Jika di pekerjaan biasa, ketidakmampuan bisa membuat Anda dipecat, di dunia korupsi, ketidakmampuan justru bisa menjadi aset.
Semakin Anda terlihat “tidak tahu apa-apa,” semakin aman posisi Anda. Anda bukan ancaman, Anda bagian dari sistem!
Berdasarkan observasi McKiernon, ada empat langkah sederhana untuk sukses dalam industri korupsi yang makin membudaya di Indonesia.
Pertama, pilih pekerjaan yang mengelola uang publik. Lupakan startup, fintech, atau teknologi tinggi. Jika Anda ingin kaya, bergabunglah dengan sektor yang mengelola dana rakyat.
Infrastruktur, BUMN, proyek pembangunan, bidang-bidang "basah" di pemerintahan? Itu tambang emas bagi mereka yang menempuh karier korupsi.

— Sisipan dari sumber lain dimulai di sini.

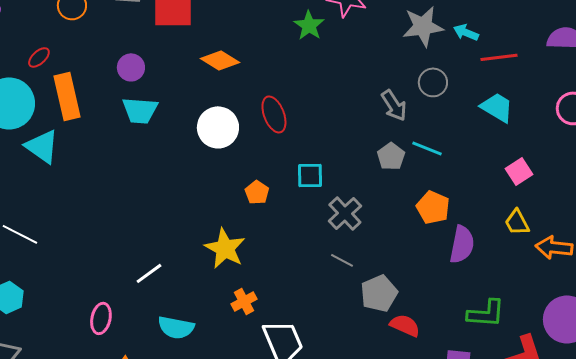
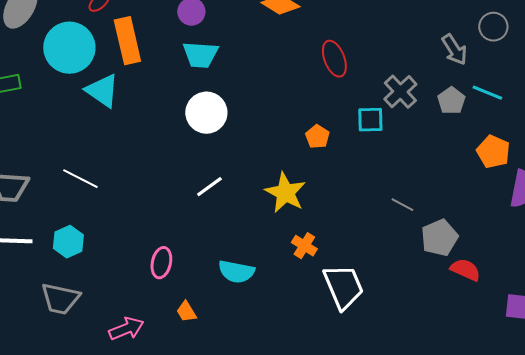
white circle: (218, 127) -> (206, 113), moved
gray cross: (345, 213) -> (400, 92), moved
white line: (149, 273) -> (209, 187), moved
orange cross: (244, 301) -> (304, 246), turned -30

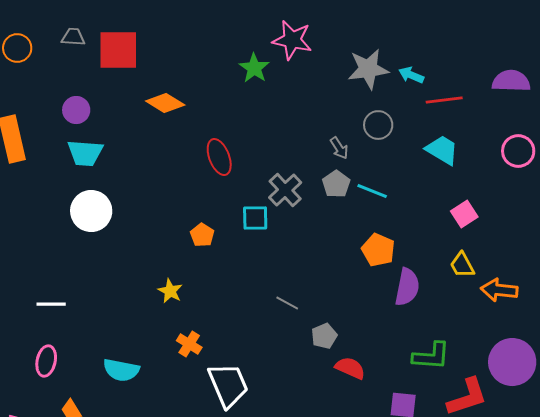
gray arrow: (454, 50) -> (339, 148), size x0.7
gray pentagon: (451, 101) -> (336, 184), moved
white line: (209, 187) -> (51, 304), moved, turned 36
yellow star: (285, 193) -> (170, 291), size x0.6
gray pentagon: (439, 238) -> (324, 336), size x0.7

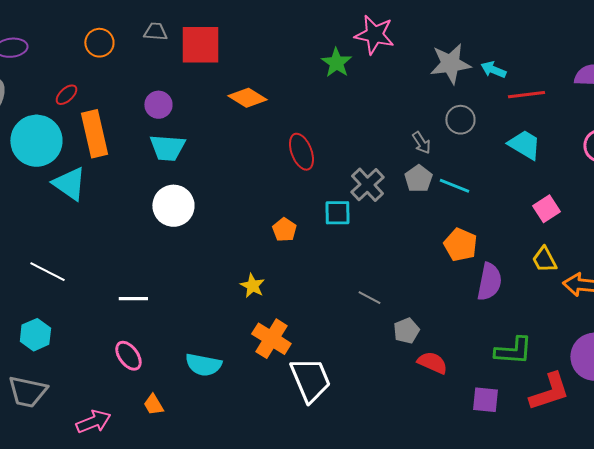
orange cross: (189, 344) -> (271, 339), size x1.5
pink ellipse: (46, 361) -> (128, 356), turned -48

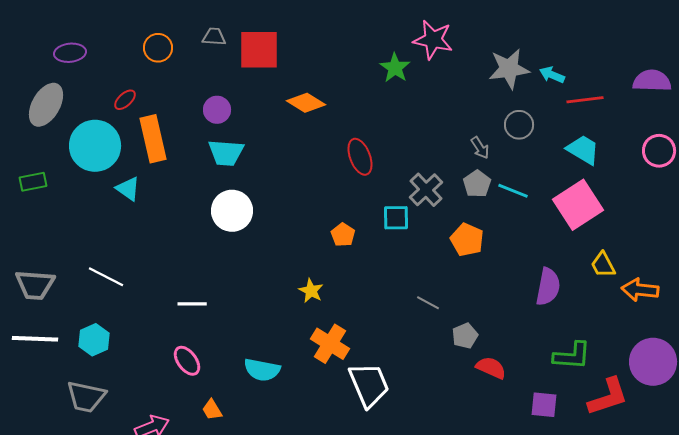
cyan triangle: (69, 184) -> (128, 189), size x0.7
pink square: (546, 209) -> (578, 205), moved, size x1.8
orange pentagon: (460, 245) -> (467, 240), moved

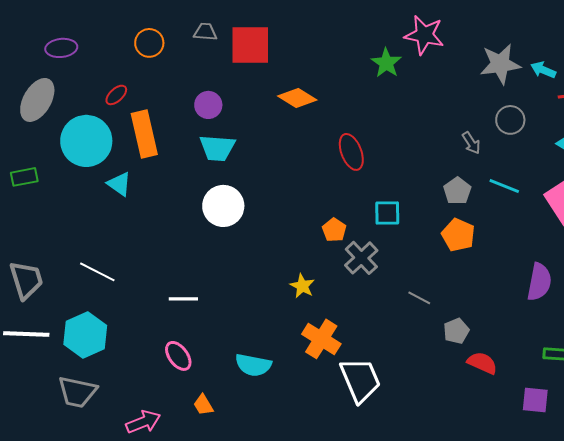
gray pentagon: (477, 184) -> (457, 191), moved
gray cross: (426, 190) -> (361, 258), moved
gray trapezoid: (35, 285) -> (26, 280), turned -111
cyan hexagon: (94, 340) -> (85, 335), size x1.4

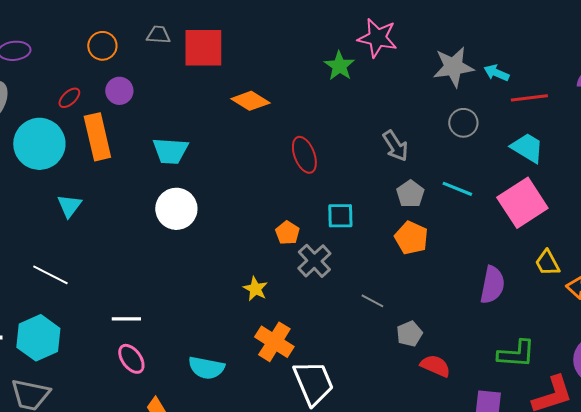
purple circle: (208, 105) -> (119, 91), moved
gray arrow: (471, 143) -> (395, 146), moved, size x1.4
cyan triangle: (119, 184) -> (69, 206), moved, turned 32
white line: (183, 299) -> (126, 319), moved

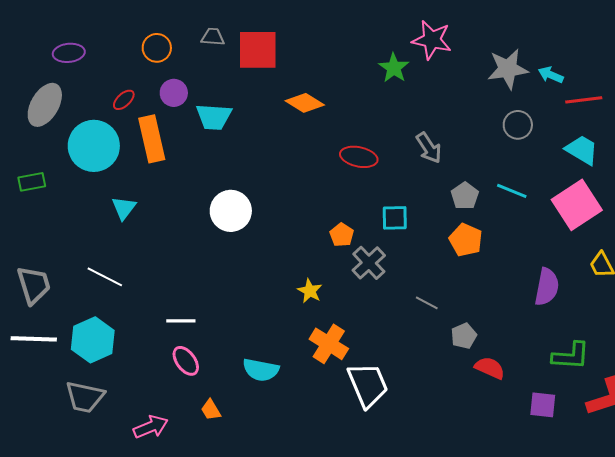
gray arrow: (395, 146) -> (429, 148), moved
cyan trapezoid: (170, 151) -> (214, 117), moved
red ellipse: (304, 155) -> (359, 157), turned -57

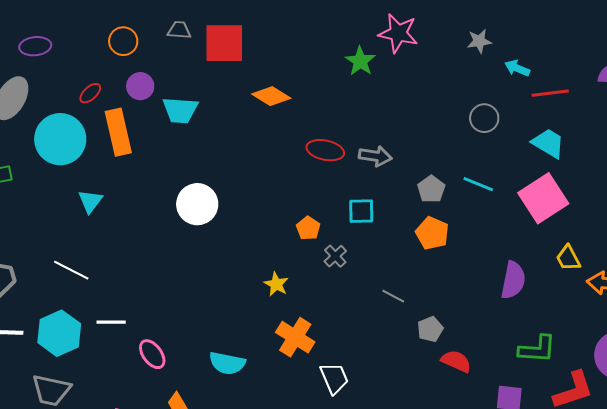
gray star: (508, 69) -> (479, 41), moved, size x0.6
gray arrow: (429, 148) -> (375, 156), moved, turned -48
gray cross: (369, 263) -> (335, 256), size x0.7
white line: (181, 321) -> (111, 322), moved
white trapezoid: (368, 385) -> (334, 378), size x0.7

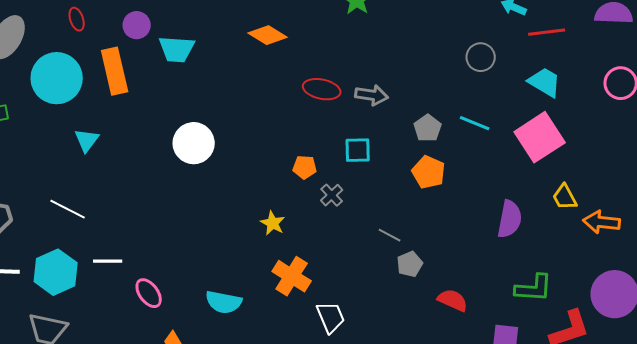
red ellipse: (90, 93) -> (77, 19), moved, turned -65
orange pentagon: (308, 228) -> (305, 167), turned -30
gray pentagon: (430, 329) -> (410, 264), moved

Semakin besar anggarannya, semakin fleksibel cara mengaturnya. Judul program dan anggarannya sudah biasa dibuat asal-asalan, soal pelaksanaannya, nantilah bisa diatur. Cincai.

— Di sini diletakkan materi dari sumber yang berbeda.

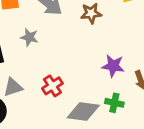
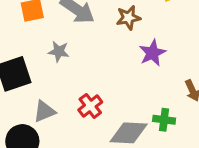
purple star: (113, 66) -> (152, 53), moved, turned -30

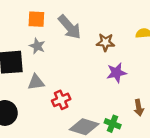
gray star: (59, 52) -> (37, 46), moved
gray triangle: (44, 111) -> (36, 82), moved

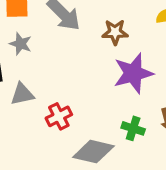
purple star: (116, 73) -> (133, 73), size x1.4
green cross: (113, 124) -> (133, 128), moved

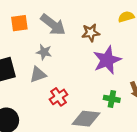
gray star: (21, 44) -> (44, 52), moved
gray triangle: (22, 94) -> (38, 75), moved

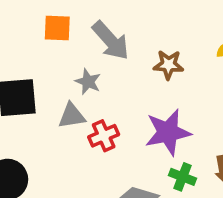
purple star: (107, 60) -> (168, 132), moved
red cross: (59, 97) -> (104, 136), moved

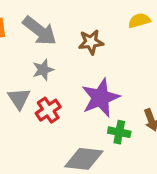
gray star: (88, 82) -> (43, 70), moved, turned -30
gray triangle: (72, 116) -> (19, 99), turned -45

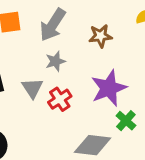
gray arrow: (40, 31) -> (53, 25), turned 84
green cross: (119, 132) -> (126, 121), turned 30

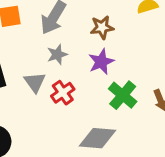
purple star: (109, 88) -> (101, 62), moved, size x0.7
green cross: (126, 121) -> (123, 95), moved, size x1.4

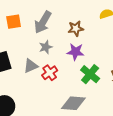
purple star: (101, 62) -> (75, 52), turned 30
gray triangle: (35, 82) -> (31, 66), turned 42

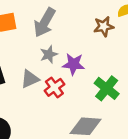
brown star: (76, 28) -> (104, 26), moved
purple star: (75, 52) -> (73, 64), moved

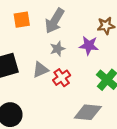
purple star: (73, 64) -> (89, 45), moved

Kedua, kembangkan koneksi, bukan kompetensi. Dokumen CV Anda tidak perlu dipenuhi dengan gelar dan pengalaman kerja yang cemerlang. Yang Anda butuhkan hanyalah satu grup WhatsApp dengan orang-orang yang tepat. Satu pertemanan strategis bisa lebih berharga dari gelar MBA dari Harvard.
Ketiga, pelajari seni “anggaran gaib.” Jangan pernah mencuri secara terang-terangan. Itu untuk amatir. Gunakan skema yang lebih elegan: proyek fiktif, studi kelayakan tanpa hasil, atau markup harga hingga lima kali lipat. Jika ada yang bertanya? Salahkan kesalahan administratif atau “kondisi ekonomi global yang tidak menentu.”
Keempat, normalisasi budaya. Strategi paling cerdas bukan hanya mengambil keuntungan sendiri, tapi membuat sistem ini terlihat sebagai sesuatu yang wajar, hingga seolah tak terjadi apa-apa, seperti semuanya berjalan normal sesuai budaya yang selama ini ada. Jika cukup banyak orang mendapat bagian, maka siapa yang akan protes?
Dilema moral? Itu urusan orang miskin. Mungkin ada suara kecil di kepala Anda yang bertanya: "Tapi, bukankah ini salah?" Ha! Pertanyaan naif seperti itu tidak akan membawa Anda ke mana-mana. Seperti yang McKiernon tulis dengan jenaka, etika hanyalah beban bagi mereka yang belum menemukan cara memanfaatkannya.
Di dunia nyata, siapa yang lebih sejahtera: mereka yang bekerja keras dengan jujur, atau mereka yang dengan lihai memanipulasi sistem?
Jika Anda ragu, cukup lihat gaya hidup para "tokoh sukses" yang menghiasi berita nasional. Bukankah setiap hari muncul berita sukses korupsi, kali ini bukan lagi bernilai miliaran, tapi ratusan triliun.
Meskipun artikel McKiernon ditulis dengan humor gelap, ia sebetulnya hendak menggambarkan realitas yang tidak bisa diabaikan.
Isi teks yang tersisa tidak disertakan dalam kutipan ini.